Le Japon lance une base de données publique d’analyse du cycle de vie des produits
Associé aux plus grandes industries et universités du Japon, le ministère de l’Economie, de l’Industrie, et du Commerce (le Meti) va lancer la plus grande base de données au monde sur les analyses de cycles de vie (ACV), également connus sous le terme d’"écobilans". Elle sera accessible aux entreprises mais aussi au grand public, via le site du Jemai, l’association japonaise pour le management environnemental dans l’industrie. Les ACV de 350 produits (ciment, pneus, télés, diesel...) sont répertoriées et classées et doivent aider à terme les entreprises à passer de "l’éco-bilan" à "l’éco-conception".
Qu’est-ce que l’analyse du cycle de vie (ACV ou LCA, en anglais, pour life cycle assessment) ? Selon la définition du Cerig (Centre d’étude et de recherche des industries graphiques), c’est "un outil qui permet d’évaluer de manière scientifique les impacts potentiels d’un produit, d’un procédé ou d’une activité sur l’environnement, en considérant la totalité du cycle de leur vie." On parle souvent d’analyse d’un produit "du berceau à la tombe" mais le Centre précise qu’il serait plus juste de dire "du berceau au berceau", car l’ACV intègre la notion de recyclage.
Etre "écologiquement concernés"
Connaître la consommation d’énergie totale pour produire un crayon ou mesurer les quantités de gaz à effet de serre dégagées lors de la fabrique d’une voiture... L’intérêt des ACV, souvent aussi appelés "écobilans", est évident : choisir les meilleurs matériaux, faire des économies sur certains postes budgétaires ou s’assurer une image d’entreprise "écologiquement responsables", grâce aux labels délivrés aux productions respectant le processus ACV. Les écobilans se multiplient donc dans les principaux pays industrialisés et sont chapeautés par plusieurs normes internationales (la série des ISO 14040).

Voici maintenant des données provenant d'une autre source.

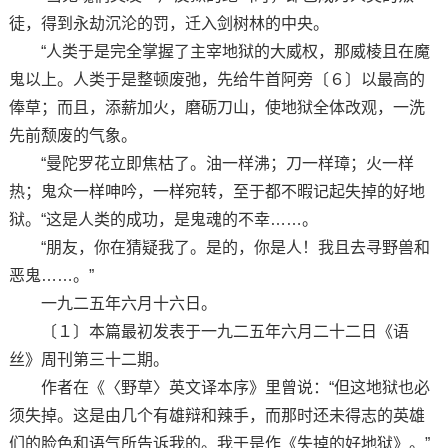
徒，得到永劫沉沦的罚，迁入剑树林的中央。
“人类于是完全掌握了主宰地狱的大威权，那威棱且在魔
鬼以上。人类于是整顿废弛，先给牛首阿旁〔６〕以最高的
俸草；而且，添薪加火，磨砺刀山，使地狱全体改观，一洗
先前颓废的气象。
“曼陀罗花立即焦枯了。油一样沸；刀一样璋；火一样
热；鬼众一样呻吟，一样宛转，至于都不暇记起失掉的好地
狱。“这是人类的成功，是鬼魂的不幸……。
“朋友，你在猜疑我了。是的，你是人！我且去寻野兽和
恶鬼……。”
一九二五年六月十六日。
〔１〕本篇最初发表于一九二五年六月二十二日《语
丝》周刊第三十二期。
作者在《〈野草〉英文译本序》里曾说：“但这地狱也必
须失掉。这是由几个有雄辩和辣手，而那时还未得志的英雄
们的脸色和语气所告诉我的。我于是作《失掉的好地狱》。”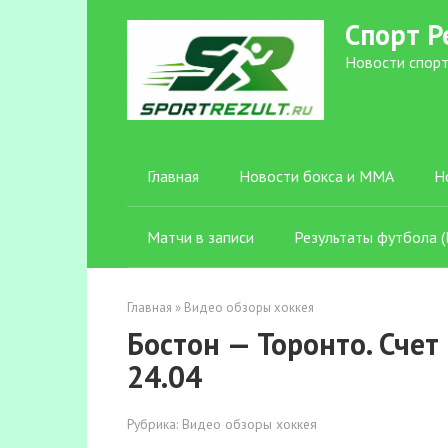
Перейти
Спорт Р
к
контенту
Новости спорт
Главная
Новости бокса и ММА
Н
Матчи в записи
Результаты футбола (l
Главная
»
Видео обзоры хоккея
Бостон — Торонто. Счет
24.04
Рубрика:
Видео обзоры хоккея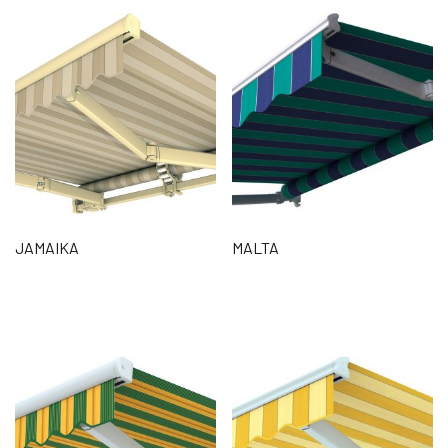
JAMAIKA
MALTA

Mais seul le Japon mène une politique publique en concertation avec l’ensemble de ses filières. 56 associations de branches industrielles (pétrole, acier, électricité, chimie, automobile...) et des universités ont décidé en 1998 de mettre leurs expertises en commun, sous l’autorité du Jemai, l’association japonaise pour le management environnemental dans l’industrie, liée au Meti. Les ACV de 350 produits, des télévisions aux pneux en passant par le ciment, sont répertoriées et classées selon les différents stades de production ou d’usage (extraction des matières premières, assemblage, recyclage...). Chaque ACV indique, entre autres, la consommation d’eau et les émanations de C02 afférentes.
Plus de transparence
L’objectif de la base de données japonaises : permettre aux entreprises de passer de "l’éco-bilan" à "l’éco-conception". Toyota s’est par exemple engagé à produire à partir de 2005 tous ses nouveaux véhicules selon les normes de l’ACV. Donc, à faire en sorte, dès les premiers plans, que la production, l’utilisation et le recyclage des voitures soient le moins polluants possible. Le nouveau "système d’analyse écologique des voitures" a été baptisé "Eco-Vas".

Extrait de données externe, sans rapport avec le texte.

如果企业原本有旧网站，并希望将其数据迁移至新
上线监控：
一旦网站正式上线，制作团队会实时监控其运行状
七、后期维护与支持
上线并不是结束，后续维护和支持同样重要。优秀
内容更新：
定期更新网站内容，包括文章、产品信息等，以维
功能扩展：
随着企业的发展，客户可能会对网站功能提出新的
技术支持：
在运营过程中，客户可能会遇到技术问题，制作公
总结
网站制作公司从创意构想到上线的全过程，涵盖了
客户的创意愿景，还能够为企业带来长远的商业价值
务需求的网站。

"70% des impacts environnementaux d’une voiture sont liés à son utilisation, indique Henri Lecouls, consultant pour les entreprises française qui font mener des ACV. De vrais progrès sont faits lorsqu’on produit des autos qui consomment moins et dont la fin de vie est peu onéreuse." Pourtant, l’expert pointe la difficulté à réaliser des ACV pour chacune des 10 000 pièces d’une voiture. D’autant qu’en Europe, pour cause de concurrence acharnée entre constructeurs, les ACV des modèles ne sont pas publiées. Le Japon a donc franchi un pas important en poussant les industriels non seulement à réunir leurs connaissances mais aussi à les rendre publiques.

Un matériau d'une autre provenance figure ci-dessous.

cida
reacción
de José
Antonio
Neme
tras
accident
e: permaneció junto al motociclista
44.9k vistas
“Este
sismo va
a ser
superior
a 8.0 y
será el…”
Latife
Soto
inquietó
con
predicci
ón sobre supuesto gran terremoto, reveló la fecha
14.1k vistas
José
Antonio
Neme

Encore un retard français ?
En France, la coopération se réalise à l’échelle des branches : l’Association des industries de matériaux de construction est par exemple en pointe sur la communication des ACV comme sur l’analyse des fin de vie de ses produits. Mais les ACV ne se généralisent pas, en dépit des aides de l’Ademe (Agence de l’environnement et de maîtrise de l’énergie). Coûteuses, elles sont surtout réalisées par de grandes entreprises. Et l’Hexagone est à la traîne par rapport à ses voisins d’Europe du Nord. La France ne compte que deux bureaux de consultants spécialisés dans le domaine, contre 15 aux Pays-Bas, par exemple.
L’Union européenne s’est pourtant -mollement- engagée dans la promotion des ACV depuis son livre vert sur la "politique intégrée des produits" publié en 2001. Mais, contrairement à ce qui se fait au pays du Soleil Levant, cette initiative vise surtout à sensibiliser les consommateurs, pas à responsabiliser les entreprise.